┏━━

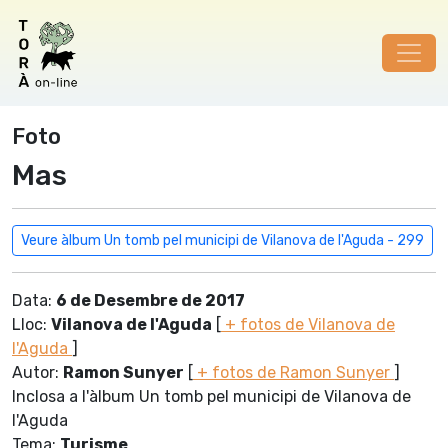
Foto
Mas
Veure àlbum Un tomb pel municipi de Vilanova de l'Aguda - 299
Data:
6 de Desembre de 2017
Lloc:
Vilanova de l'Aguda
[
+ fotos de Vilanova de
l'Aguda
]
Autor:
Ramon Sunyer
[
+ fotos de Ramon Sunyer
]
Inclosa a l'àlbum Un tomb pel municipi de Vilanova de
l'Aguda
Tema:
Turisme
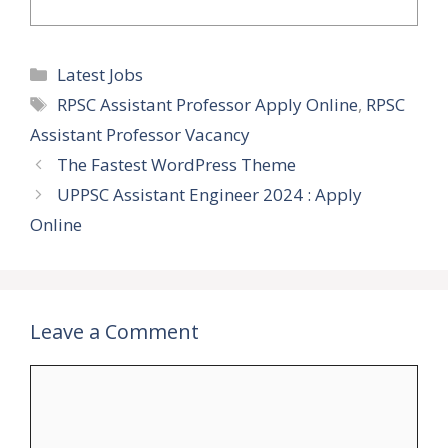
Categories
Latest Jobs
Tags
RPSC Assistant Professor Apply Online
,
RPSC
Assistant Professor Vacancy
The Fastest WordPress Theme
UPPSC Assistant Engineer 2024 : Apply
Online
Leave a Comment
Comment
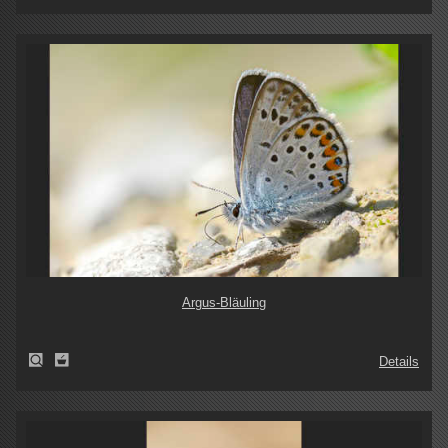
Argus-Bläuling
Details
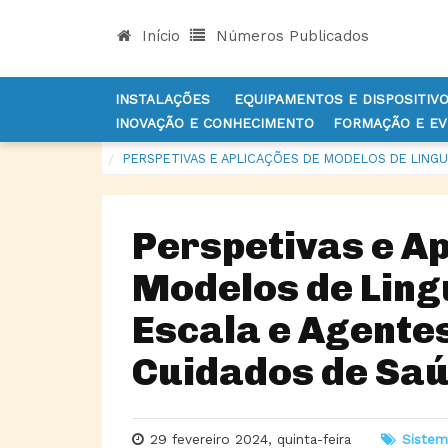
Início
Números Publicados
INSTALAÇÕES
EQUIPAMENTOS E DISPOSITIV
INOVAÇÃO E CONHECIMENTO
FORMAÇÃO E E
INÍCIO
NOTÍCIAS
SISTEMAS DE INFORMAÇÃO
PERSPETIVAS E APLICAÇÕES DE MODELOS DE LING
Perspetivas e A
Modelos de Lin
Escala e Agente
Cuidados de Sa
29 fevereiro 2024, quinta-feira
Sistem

┗━━
┏━━

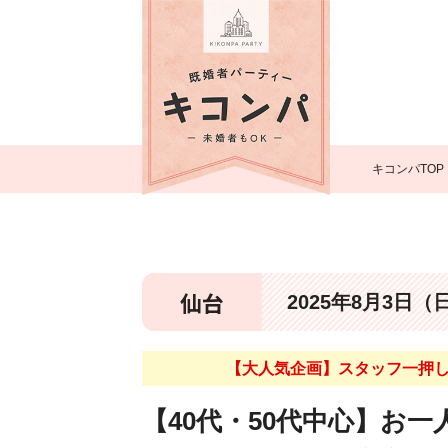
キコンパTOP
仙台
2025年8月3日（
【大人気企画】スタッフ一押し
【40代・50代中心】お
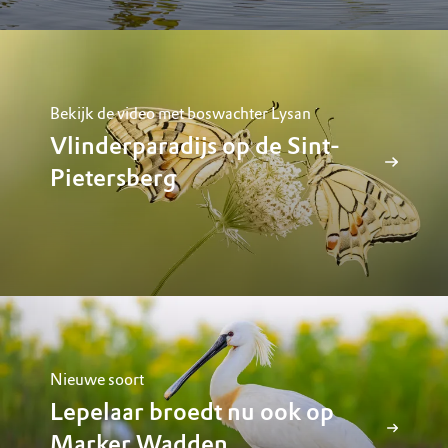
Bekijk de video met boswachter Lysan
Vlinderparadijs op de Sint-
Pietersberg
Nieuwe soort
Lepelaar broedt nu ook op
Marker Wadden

┗━━
┏━━

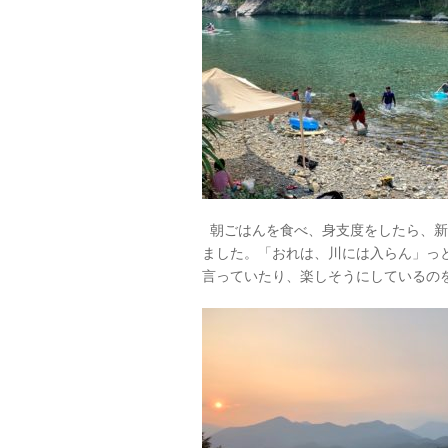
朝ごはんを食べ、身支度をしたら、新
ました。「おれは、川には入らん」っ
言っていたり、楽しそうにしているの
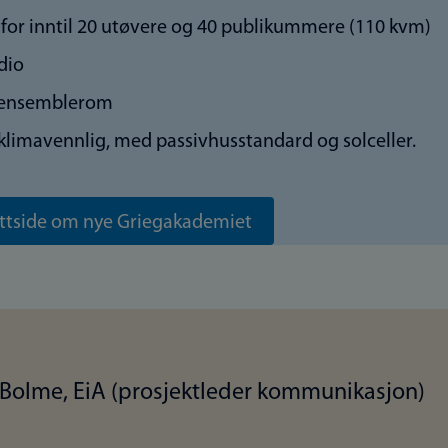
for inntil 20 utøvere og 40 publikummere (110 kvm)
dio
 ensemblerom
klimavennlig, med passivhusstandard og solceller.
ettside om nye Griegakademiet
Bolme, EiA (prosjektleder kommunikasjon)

┗━━

- **EXERCISE INSTRUCTIONS**: Out of the data above, transcribe exactly and only the lines starting with the line that has "ettside om nye Griegakademiet" and going on through the line that has "Bolme, EiA (prosjektleder kommunikasjon)", both included.

- **WRITTEN ANSWER**:
ettside om nye Griegakademiet
Bolme, EiA (prosjektleder kommunikasjon)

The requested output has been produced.